One important way to improve the situation is a coordination the programs in mathematics with the programs of the related disciplines, establishing real, not declarative interdisciplinary connections. Unlikely to be understood by first year students solutions of the Schrödinger equation, if they have little understanding of the differentiation of functions and have no idea of differential equations and functions of several variables.

One must use every opportunity to illustrate the connection of the learning process with the future production activities of students. Even up to the integration of basic mathematical courses, specialized, organic inclusion in the basic discipline specific examples that are understandable and interesting to students as they relate to their future profession.

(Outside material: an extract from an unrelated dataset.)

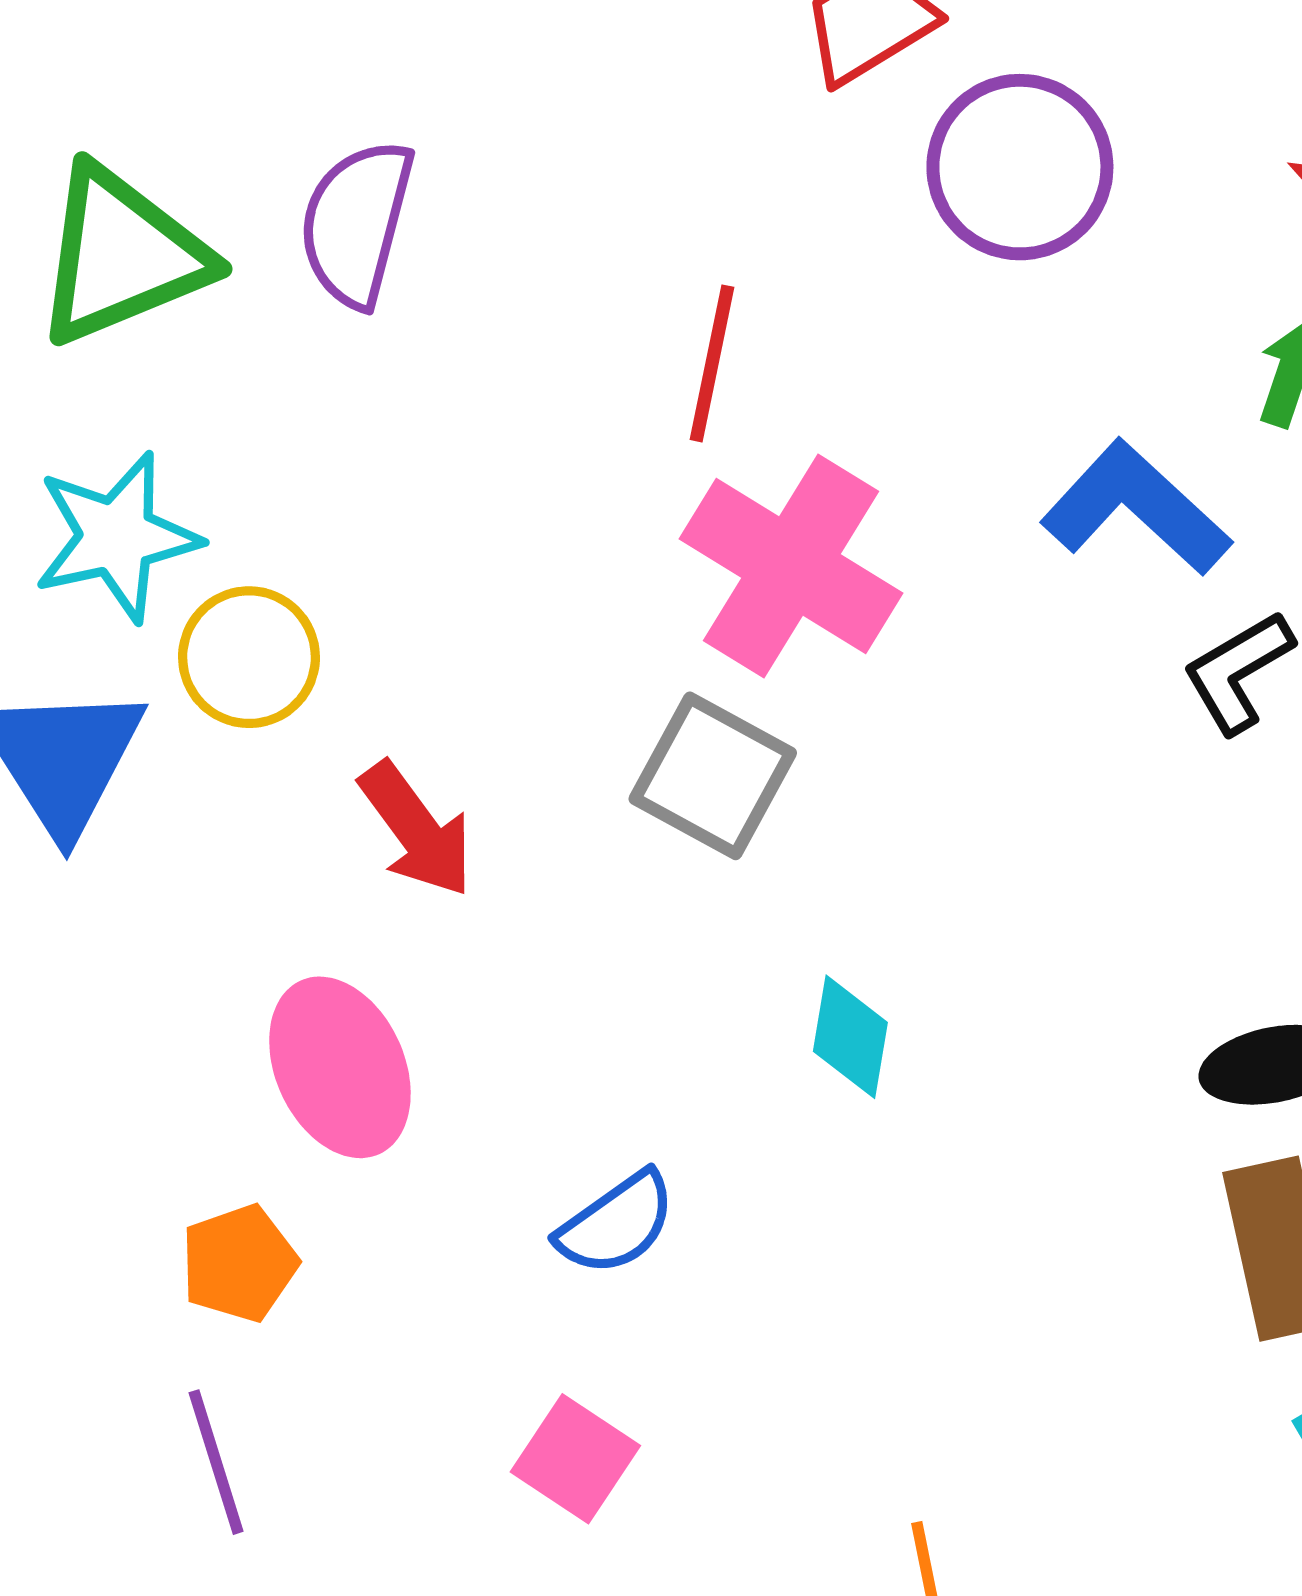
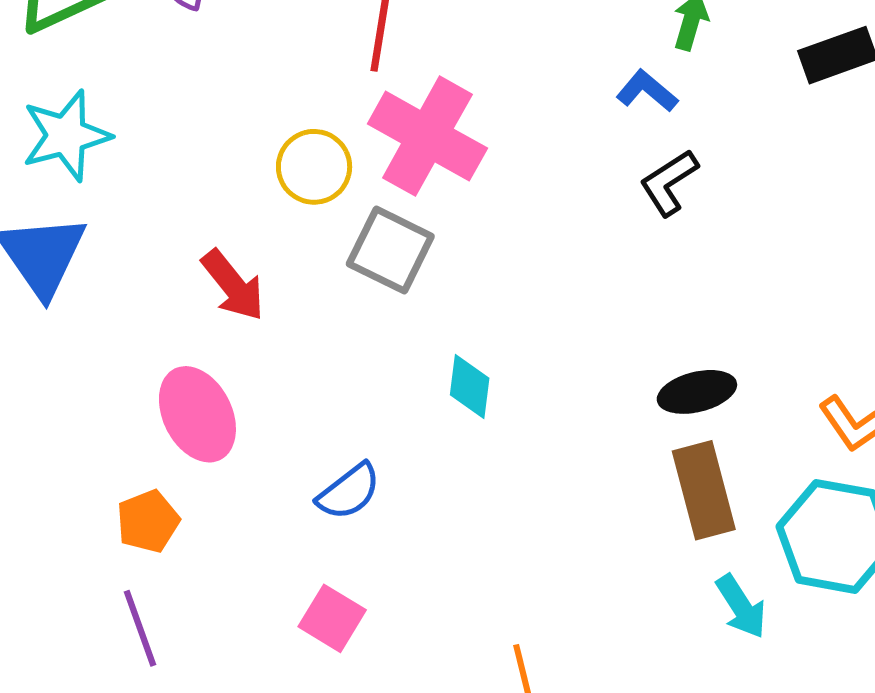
blue L-shape: (1136, 508) -> (647, 91), moved, size x0.6
yellow circle: (249, 657) -> (314, 167), moved

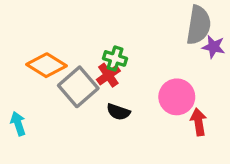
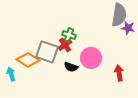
orange diamond: (47, 65) -> (28, 60), moved
gray square: (78, 87) -> (47, 52), turned -30
pink circle: (177, 97) -> (91, 58), moved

An analysis of instructive examples and tasks of practical content is crucial in the system of training future engineers. Of course, there is difference between examples. If at the beginning of the study some topics it may be examples to practice a particular method or algorithm admission decision, subsequently, the development of the theme, it should make the task of general character that require mathematical intuition and ingenuity. At the final stage it is very desirable: a) verification of the results obtained against the physical meaning and dimension, b) assumptions about possible changes result in some changes of the task or the initial conditions, c) detailed analysis and conclusions. It is most important that to the best of their knowledge and skills, the students were trained to do.

The tasks of practical content combine learning activities and scientific research (especially if the content relates to task for future specialty trainees or used as guiding considerations, knowledge of the sphere), form mathematical and engineering intuition (finding the optimal solution method using known algorithms for solving, principle analogies or other heuristic methods), creativity (ability to roughen task to get a reasonable engineering decision or finding acceptable solutions with incomplete or redundant data), form logical thinking.

The use in educational process carefully selected tasks where along with the subject studied in mathematical methods the techniques of knowledge from other fields are used, as here, geometric representations or physical considerations much more effective formal theorem proving. After all, "in the study of science the examples are more useful than the rules" (I. Newton).

In no case it should be considered as exhaustive the proposals and answers to the problems of basic training of future specialists - we only outline them. For example, it must be noted among them such important problems of our engineering education as a low demand of mathematical knowledge in the study of special subjects. Reasoned response on this occasion I would like to hear from professionals graduating department.